Clamchop 12/15/2025|||
The general term for plants that set seed once is monocarp. Most famously agave and bamboo, among plants with cycles longer than two years.

For plants like bamboos, they're interesting because the periods can be quite long, over a hundred years in some cases, so it's simply rare to see them in flower, and due to how they're propagated and how they keep time, you sometimes see a mass worldwide flowering and die off followed by a shortage of that plant.

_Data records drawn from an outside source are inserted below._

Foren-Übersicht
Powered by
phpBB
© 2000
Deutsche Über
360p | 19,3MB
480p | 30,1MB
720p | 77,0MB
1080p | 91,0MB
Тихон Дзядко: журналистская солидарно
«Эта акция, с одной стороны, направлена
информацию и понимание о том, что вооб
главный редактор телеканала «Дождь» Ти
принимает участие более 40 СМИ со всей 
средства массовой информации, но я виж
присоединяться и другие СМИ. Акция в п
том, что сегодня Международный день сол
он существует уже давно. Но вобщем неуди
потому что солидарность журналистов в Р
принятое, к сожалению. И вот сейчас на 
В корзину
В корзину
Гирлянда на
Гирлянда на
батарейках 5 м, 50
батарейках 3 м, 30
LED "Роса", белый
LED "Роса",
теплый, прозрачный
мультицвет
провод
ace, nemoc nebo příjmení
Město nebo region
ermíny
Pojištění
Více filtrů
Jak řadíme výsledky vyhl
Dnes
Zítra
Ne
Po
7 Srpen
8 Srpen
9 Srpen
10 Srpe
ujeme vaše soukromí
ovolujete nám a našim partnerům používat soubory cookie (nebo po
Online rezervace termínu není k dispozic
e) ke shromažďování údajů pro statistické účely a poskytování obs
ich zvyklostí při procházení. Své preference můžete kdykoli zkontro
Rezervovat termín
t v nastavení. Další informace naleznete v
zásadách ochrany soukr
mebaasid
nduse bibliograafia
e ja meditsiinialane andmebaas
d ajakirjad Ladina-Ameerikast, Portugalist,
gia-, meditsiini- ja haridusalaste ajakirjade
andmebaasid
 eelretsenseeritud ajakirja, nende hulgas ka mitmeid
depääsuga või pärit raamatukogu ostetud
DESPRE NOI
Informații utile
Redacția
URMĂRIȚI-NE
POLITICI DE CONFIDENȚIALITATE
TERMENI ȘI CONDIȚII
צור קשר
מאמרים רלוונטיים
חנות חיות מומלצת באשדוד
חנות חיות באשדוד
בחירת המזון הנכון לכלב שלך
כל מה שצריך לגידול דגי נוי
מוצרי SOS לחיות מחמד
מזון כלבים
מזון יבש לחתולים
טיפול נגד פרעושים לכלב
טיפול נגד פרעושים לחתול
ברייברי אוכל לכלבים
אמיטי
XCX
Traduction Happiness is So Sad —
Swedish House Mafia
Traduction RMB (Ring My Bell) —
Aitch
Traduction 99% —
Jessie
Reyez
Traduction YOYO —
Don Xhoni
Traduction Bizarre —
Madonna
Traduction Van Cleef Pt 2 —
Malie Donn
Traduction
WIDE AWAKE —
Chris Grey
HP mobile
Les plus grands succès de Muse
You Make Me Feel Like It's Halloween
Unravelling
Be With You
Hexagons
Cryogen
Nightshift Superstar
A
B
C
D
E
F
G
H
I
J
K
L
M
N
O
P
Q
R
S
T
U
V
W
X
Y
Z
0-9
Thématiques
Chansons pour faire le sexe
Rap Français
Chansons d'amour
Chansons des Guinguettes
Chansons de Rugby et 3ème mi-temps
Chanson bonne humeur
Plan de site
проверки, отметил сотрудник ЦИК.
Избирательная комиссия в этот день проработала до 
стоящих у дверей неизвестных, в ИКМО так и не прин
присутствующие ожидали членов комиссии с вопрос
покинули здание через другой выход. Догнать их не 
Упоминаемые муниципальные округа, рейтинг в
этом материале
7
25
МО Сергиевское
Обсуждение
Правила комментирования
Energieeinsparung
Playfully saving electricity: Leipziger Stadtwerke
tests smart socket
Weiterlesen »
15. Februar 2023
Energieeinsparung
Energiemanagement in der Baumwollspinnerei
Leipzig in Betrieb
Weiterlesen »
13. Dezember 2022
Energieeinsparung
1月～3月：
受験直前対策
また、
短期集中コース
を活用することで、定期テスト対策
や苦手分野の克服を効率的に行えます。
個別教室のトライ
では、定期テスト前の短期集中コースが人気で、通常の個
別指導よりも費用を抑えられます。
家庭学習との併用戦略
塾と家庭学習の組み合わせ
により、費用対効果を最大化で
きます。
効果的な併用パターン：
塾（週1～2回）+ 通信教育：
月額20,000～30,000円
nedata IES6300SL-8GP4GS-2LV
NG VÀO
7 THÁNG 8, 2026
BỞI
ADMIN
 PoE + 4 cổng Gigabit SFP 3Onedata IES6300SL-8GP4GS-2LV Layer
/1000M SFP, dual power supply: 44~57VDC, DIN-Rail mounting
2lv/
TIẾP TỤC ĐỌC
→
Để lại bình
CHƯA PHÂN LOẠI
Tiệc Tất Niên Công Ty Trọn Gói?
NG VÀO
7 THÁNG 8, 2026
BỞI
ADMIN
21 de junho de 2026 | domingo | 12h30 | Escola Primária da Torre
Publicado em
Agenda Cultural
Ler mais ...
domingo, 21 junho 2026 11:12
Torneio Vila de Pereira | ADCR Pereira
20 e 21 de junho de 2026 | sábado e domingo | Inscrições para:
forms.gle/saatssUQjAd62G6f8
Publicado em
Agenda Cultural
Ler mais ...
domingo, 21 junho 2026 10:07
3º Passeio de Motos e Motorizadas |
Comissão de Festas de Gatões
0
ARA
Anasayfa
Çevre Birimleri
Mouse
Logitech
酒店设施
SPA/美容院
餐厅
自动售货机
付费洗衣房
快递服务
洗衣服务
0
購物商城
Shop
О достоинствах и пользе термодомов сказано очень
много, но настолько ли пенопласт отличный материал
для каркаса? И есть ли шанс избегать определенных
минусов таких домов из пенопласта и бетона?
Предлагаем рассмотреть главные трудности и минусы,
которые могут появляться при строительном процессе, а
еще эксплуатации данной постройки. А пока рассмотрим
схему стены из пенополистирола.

It's a much rarer reproductive strategy than annual, biennial, or perennial.

ableal 12/15/2025|||
There was some math joke that zero, one and infinity were OK, but the rest of the natural numbers were weird and hard to justify ...
baxtr 12/15/2025|||
> Its most striking, and at the same time most dramatic, feature is that it is a monocarpic species: It only blooms once, at the end of its life, and then it dies.This moment can occur between 40 and 80 years of age, depending on climatic conditions, soil type, and the amount of sunlight the plant has received over the decades. All of the plant's energy is then concentrated into a single reproductive burst.
brazukadev 12/15/2025||
Not annual, only once
tsimionescu 12/15/2025||
In agriculture, annual crops are crops that you have to plant annually. For example corn - the plant dies after producing its fruit, and you have to plant new corn seeds.

In contrast, perrenial crops are those you can harvest every year without having to plant new ones. For example, strawberries don't die after bearing fruit, you can collect fruit over and over from the same plant.